## Your instructions
Exactly and only the lines from the one containing "betydningen af den" through the close of the entries below are to be set down.

[[ Given entries open ]]

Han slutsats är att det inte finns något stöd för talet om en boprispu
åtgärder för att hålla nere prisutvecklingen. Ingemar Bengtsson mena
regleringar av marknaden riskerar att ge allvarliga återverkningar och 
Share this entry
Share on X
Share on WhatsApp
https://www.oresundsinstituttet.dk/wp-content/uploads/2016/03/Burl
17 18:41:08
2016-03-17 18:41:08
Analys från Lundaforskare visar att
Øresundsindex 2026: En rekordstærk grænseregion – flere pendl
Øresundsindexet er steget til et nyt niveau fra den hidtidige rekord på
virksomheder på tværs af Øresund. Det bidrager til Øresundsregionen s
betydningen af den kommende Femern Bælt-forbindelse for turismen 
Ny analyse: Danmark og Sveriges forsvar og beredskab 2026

[[ Given entries closed ]]

## Result for this exercise
betydningen af den kommende Femern Bælt-forbindelse for turismen 
Ny analyse: Danmark og Sveriges forsvar og beredskab 2026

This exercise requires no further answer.